2-Have your lessons while wearing one of our practice wedding, gowns or skirts. It is useful for both of you to simulate how the bride will look on the wedding day. Other benefits of practicing in a skirt or dress similar dress to yours include the following:
A – Getting used to NOT LOOKING DOWN! One of the most common bad habits during dance practice is when couples look at their feet or their partner’s feet while dancing. First of all, this is distracting and hesitant-looking and does not allow for proper lead and follow. Secondly, it does not portray confidence. The couple should be looking up at each other or their guests, not down at their feet.
B – Getting used to dancing in a similar style dress.

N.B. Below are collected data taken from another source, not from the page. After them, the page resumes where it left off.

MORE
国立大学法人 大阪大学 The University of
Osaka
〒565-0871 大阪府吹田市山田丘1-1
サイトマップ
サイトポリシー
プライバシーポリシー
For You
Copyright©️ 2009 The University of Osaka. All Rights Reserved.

This prevents distraction on the day of your wedding from trying to figure out how to move in a style of clothing you have never tried before. For many brides, their dress is big and bulky, or tight-fitting and hard to move in.. for example, mermaid type wedding dresses have limited movement.
C – Wearing similar dresses while dancing allows us to choreograph a dance that both works for your dress and works for you. For example, bulky dresses have lots of fabric, which may be difficult to walk around with. The dress would need to be properly bustled, and during class, you would get used to dealing with lots of fabric and learning how to use the fabric for embellishment to add flare and grace to your dance.3- Once a month, we offer all our students who are yet to be married an opportunity to practice their dance in front of other studio students and other wedding couples. This is your chance to present your routine, gain confidence. One such performance is actually equivalent to two or three private wedding dance classes.
4- Practice on your wedding day! Try to find five to ten minutes before people start piling into the room you will be performing. Go through your dance twice without music to refresh the pattern and adjust your dance routine to the actual room. Practicing more than twice may create a nervous buildup of tension, mistrust and emotional exhaustion.